Helen Alvare, a pro-life leader and family law professor at George Mason University, said she has witnessed a similar shift in Catholic attitudes toward Church teaching in recent months.

“Women are ready to have this conversation. Who would guess that it would take over four decades of experience to get there?” she said. “The question of what they choose to do becomes very interesting when there are virtually no limits; and yet they still would like to be married at some point, or have some time to devote to their children.”

Prescient Teaching
Alvare and Kim Daniels, a lawyer and mother of six, crafted a petition for women who endorsed the U.S. bishops’ stance on the HHS mandate. So far, 26,000 women have signed the petition at WomenSpeakforThemselves.com.

“These women are living every kind of life imaginable. They have achieved freedom and equality, but it wasn’t divorcing sex from babies that gave it to them,” said Alvare, who believes the debate has already exposed the limits of ’70s-style feminist ideology.

Richard Doerflinger, the U.S. bishops’ chief lobbyist on life issues, agreed that younger Catholics appear more willing to set aside the received wisdom of previous generations and take a fresh look at Pope Paul VI’s encyclical.

“In the ’60s and ’70s, there was relatively little discussion about the merits of the teaching. It ended up as an argument about whether the Church could teach on this issue authoritatively — in the face of an irresistible new cultural wave promoting contraception.”

“Now, we have a whole new generation that doesn’t have that baggage and might be willing to look at the teaching on its merits,” said Doerflinger, who has served at the bishops’ conference for 31 years.

Has the HHS contraception mandate actually provided a new opportunity to promote a widely ridiculed but misunderstood Church teaching?

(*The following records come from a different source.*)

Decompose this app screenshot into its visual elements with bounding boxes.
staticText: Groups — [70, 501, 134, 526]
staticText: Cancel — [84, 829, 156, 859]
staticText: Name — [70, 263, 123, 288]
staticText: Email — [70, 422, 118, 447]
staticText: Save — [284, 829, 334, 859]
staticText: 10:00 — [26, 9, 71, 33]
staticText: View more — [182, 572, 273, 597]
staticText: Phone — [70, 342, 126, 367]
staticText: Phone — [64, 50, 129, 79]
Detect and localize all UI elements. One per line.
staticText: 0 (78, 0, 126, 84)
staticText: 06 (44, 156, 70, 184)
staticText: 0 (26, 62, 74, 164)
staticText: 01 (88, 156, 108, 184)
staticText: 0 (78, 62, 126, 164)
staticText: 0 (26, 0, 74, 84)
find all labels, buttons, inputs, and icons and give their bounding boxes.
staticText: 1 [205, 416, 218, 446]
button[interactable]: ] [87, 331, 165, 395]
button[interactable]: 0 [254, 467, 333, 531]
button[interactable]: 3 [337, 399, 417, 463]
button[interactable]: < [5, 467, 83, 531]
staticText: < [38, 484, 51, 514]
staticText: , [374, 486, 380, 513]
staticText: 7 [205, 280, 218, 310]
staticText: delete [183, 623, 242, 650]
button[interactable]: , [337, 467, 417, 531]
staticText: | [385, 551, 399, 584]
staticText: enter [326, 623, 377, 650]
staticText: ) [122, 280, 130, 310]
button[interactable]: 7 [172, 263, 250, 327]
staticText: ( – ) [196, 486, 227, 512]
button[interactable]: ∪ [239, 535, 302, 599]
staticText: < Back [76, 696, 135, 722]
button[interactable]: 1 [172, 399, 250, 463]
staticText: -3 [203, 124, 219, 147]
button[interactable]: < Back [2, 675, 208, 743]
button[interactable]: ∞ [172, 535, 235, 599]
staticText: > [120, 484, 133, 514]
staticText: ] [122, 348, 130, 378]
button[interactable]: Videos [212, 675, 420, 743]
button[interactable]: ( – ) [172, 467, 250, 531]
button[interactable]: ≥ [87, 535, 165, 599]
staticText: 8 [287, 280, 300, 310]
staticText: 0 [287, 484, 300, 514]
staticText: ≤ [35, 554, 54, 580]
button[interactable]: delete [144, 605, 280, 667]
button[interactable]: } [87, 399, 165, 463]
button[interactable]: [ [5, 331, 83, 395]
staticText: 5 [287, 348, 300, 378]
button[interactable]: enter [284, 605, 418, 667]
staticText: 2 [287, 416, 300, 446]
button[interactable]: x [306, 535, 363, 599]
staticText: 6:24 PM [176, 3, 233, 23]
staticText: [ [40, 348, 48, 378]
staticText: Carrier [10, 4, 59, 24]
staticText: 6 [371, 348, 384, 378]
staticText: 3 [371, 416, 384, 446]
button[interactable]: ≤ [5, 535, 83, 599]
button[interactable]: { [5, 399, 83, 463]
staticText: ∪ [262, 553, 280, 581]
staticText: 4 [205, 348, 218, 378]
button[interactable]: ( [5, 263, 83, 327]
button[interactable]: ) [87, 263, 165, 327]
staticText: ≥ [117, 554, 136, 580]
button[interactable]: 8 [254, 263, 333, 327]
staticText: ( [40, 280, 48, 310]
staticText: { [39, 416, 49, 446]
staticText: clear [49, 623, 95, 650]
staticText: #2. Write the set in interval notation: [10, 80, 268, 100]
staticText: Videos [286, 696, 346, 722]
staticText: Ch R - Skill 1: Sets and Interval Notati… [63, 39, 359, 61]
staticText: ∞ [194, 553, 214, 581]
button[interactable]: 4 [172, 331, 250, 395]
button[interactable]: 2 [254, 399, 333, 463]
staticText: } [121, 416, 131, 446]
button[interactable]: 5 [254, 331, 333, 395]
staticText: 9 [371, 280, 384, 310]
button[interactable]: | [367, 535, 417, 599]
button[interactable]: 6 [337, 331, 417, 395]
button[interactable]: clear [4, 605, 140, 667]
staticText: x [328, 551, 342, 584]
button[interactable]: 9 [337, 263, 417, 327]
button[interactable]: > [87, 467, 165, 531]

Archbishop-designate Lori appeared to have reached this conclusion.  And Cardinal Timothy Dolan of New York recently signaled that the crisis has already resulted in a measure of soul searching at the highest levels of the Church leadership.

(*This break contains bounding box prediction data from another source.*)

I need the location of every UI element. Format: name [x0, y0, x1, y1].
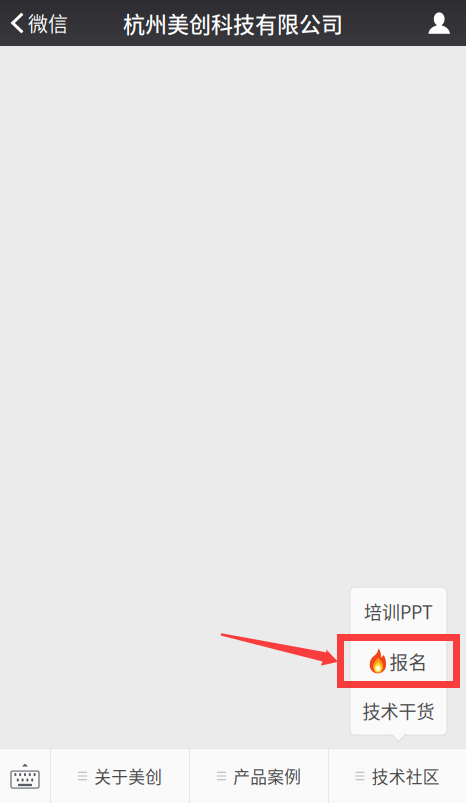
- staticText: 报名: [390, 648, 428, 674]
- staticText: 技术社区: [372, 764, 440, 788]
- button[interactable]: 关于美创: [51, 749, 189, 803]
- staticText: 杭州美创科技有限公司: [123, 7, 343, 39]
- button[interactable]: 报名: [350, 637, 447, 685]
- button[interactable]: 培训PPT: [350, 587, 447, 636]
- button[interactable]: 技术社区: [329, 749, 466, 803]
- button[interactable]: 微信: [0, 0, 78, 46]
- button[interactable]: Contact: [414, 0, 466, 46]
- button[interactable]: 技术干货: [350, 686, 447, 735]
- staticText: 微信: [28, 8, 68, 38]
- staticText: 技术干货: [362, 698, 434, 724]
- staticText: 关于美创: [94, 764, 162, 788]
- button[interactable]: 产品案例: [190, 749, 328, 803]
- staticText: 产品案例: [233, 764, 301, 788]
- staticText: 培训PPT: [364, 598, 433, 624]
- button[interactable]: Keyboard: [0, 749, 50, 803]
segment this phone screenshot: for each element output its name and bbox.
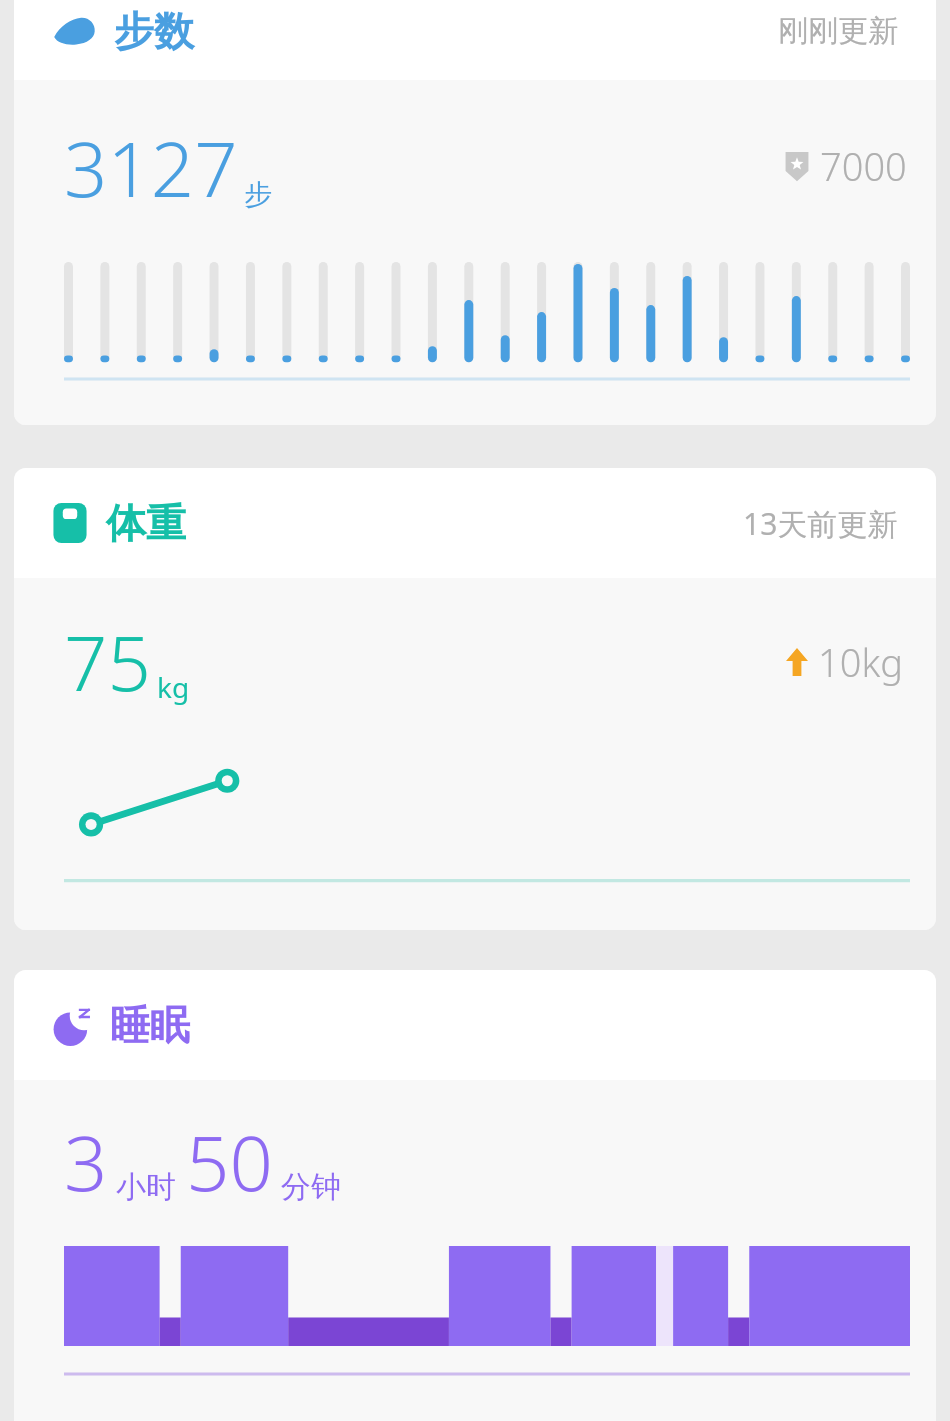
staticText: kg [157, 668, 190, 706]
button[interactable]: Steps [14, 0, 936, 425]
button[interactable]: Sleep [14, 970, 936, 1421]
staticText: 体重 [106, 498, 186, 548]
other: Weight [52, 503, 88, 543]
staticText: 75 [64, 610, 151, 714]
staticText: 睡眠 [110, 1000, 190, 1050]
button[interactable]: Weight [14, 468, 936, 930]
staticText: 分钟 [281, 1168, 341, 1206]
other: Sleep [52, 1004, 92, 1046]
staticText: 刚刚更新 [778, 12, 898, 50]
staticText: 小时 [116, 1168, 176, 1206]
other: Steps [52, 16, 96, 46]
staticText: 步 [244, 177, 272, 212]
staticText: 10kg [818, 636, 903, 688]
staticText: 7000 [820, 140, 907, 192]
staticText: 13天前更新 [743, 503, 898, 544]
staticText: 步数 [114, 6, 194, 56]
staticText: 50 [186, 1110, 273, 1214]
staticText: 3 [64, 1110, 108, 1214]
staticText: 3127 [64, 116, 238, 220]
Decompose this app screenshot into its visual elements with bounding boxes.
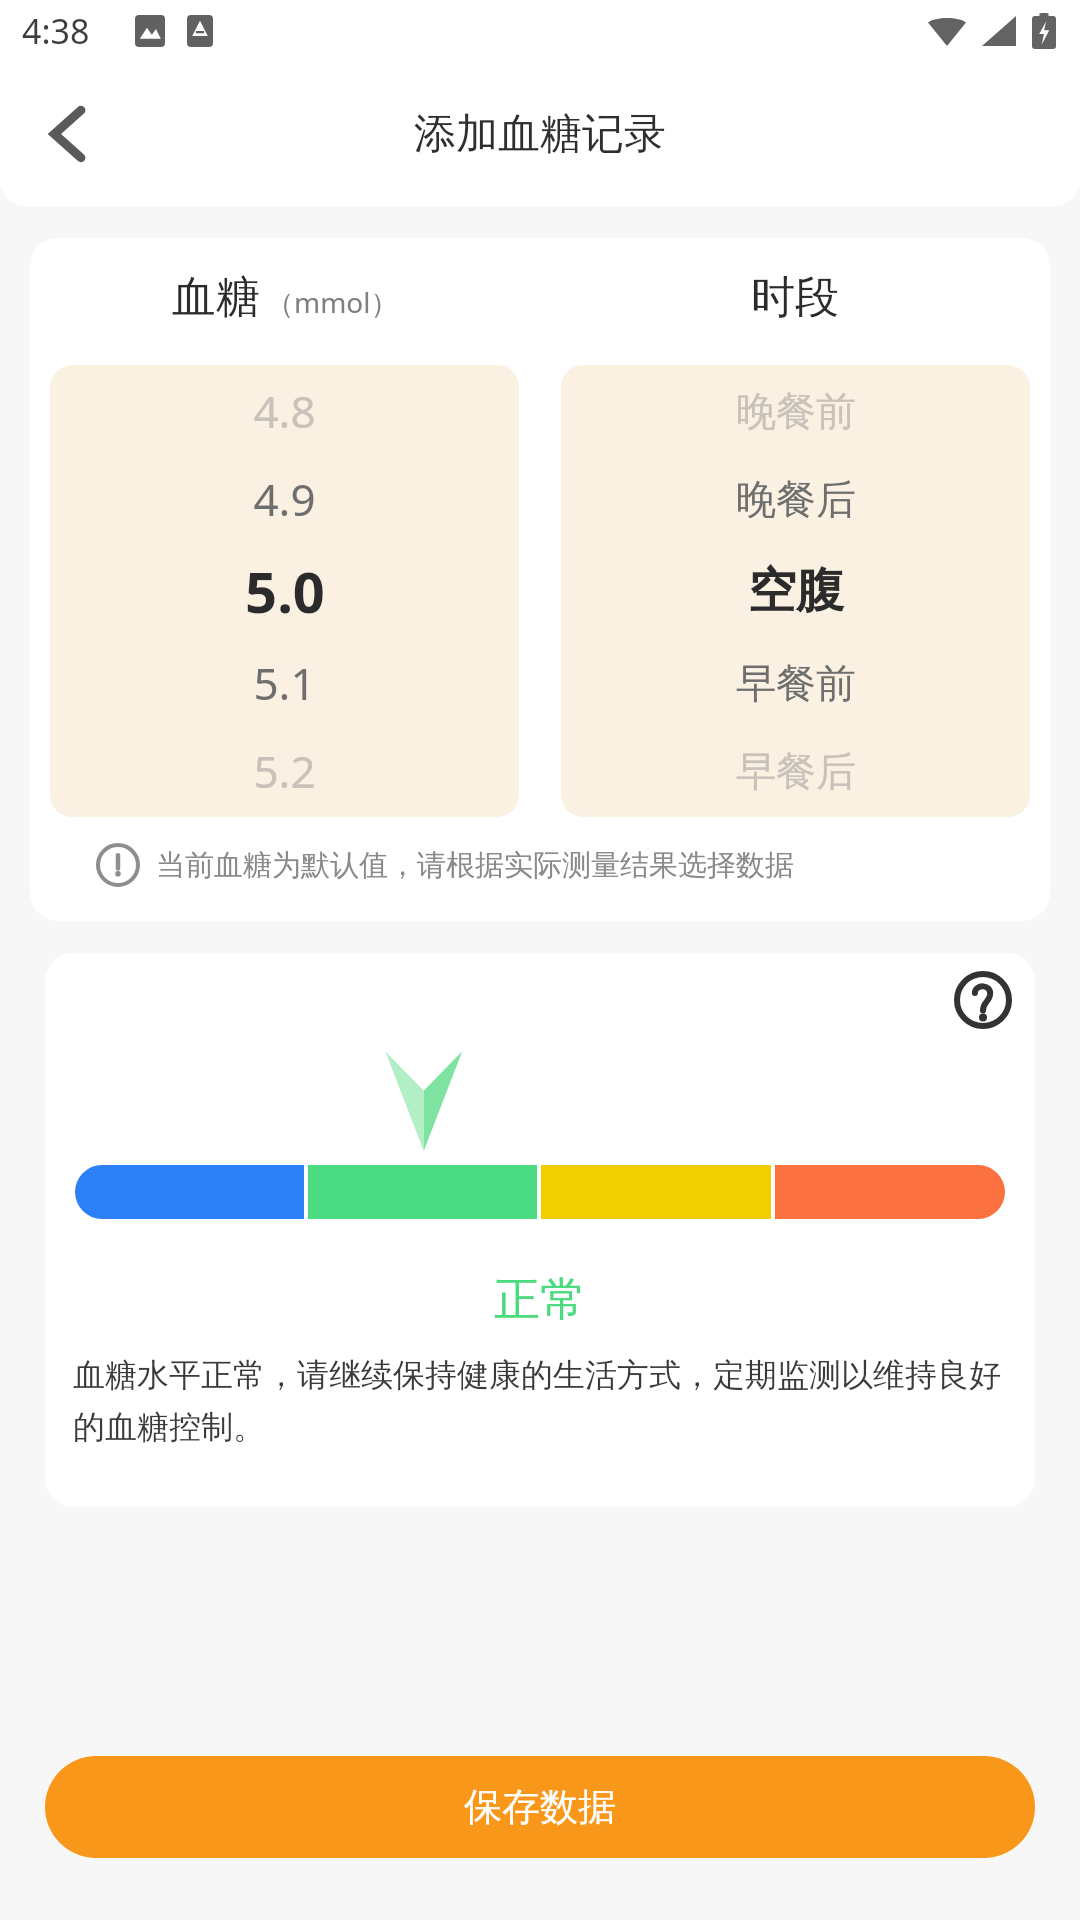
staticText: 4.9	[253, 469, 316, 529]
staticText: 时段	[751, 270, 839, 325]
staticText: （mmol）	[266, 283, 399, 321]
button[interactable]: 保存数据	[45, 1756, 1035, 1858]
staticText: 空腹	[748, 561, 844, 621]
staticText: 晚餐前	[736, 386, 856, 436]
staticText: 添加血糖记录	[414, 108, 666, 161]
button[interactable]: 晚餐前	[561, 365, 1030, 817]
staticText: 血糖水平正常，请继续保持健康的生活方式，定期监测以维持良好的血糖控制。	[73, 1355, 1007, 1447]
staticText: 晚餐后	[736, 474, 856, 524]
staticText: 正常	[45, 1271, 1035, 1329]
staticText: 5.0	[245, 553, 325, 629]
staticText: 血糖	[172, 270, 260, 325]
staticText: 早餐前	[736, 658, 856, 708]
staticText: 当前血糖为默认值，请根据实际测量结果选择数据	[156, 847, 794, 884]
staticText: 早餐后	[736, 746, 856, 796]
staticText: 4.8	[253, 381, 316, 441]
staticText: 5.2	[253, 741, 316, 801]
staticText: 4:38	[22, 8, 90, 54]
button[interactable]: 返回	[26, 92, 110, 176]
button[interactable]: 帮助	[949, 966, 1017, 1034]
button[interactable]: 4.8	[50, 365, 519, 817]
staticText: 5.1	[253, 653, 316, 713]
staticText: 保存数据	[464, 1783, 616, 1831]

In a March 30 interview, Cardinal Dolan admitted that the “tsunami of dissent” greeting Humanae Vitae led many Church leaders to soft-pedal its teaching. He confessed that he was among those who “forfeited the chance to be a coherent moral voice when it comes to one of the more burning issues of the day.”

Now, the HHS mandate has given Paul VI’s prescient teaching new life. The Obama administration didn’t anticipate this particular outcome, but the state of affairs calls to mind Blessed John Paul II’s oft-repeated observation: “There are no coincidences.”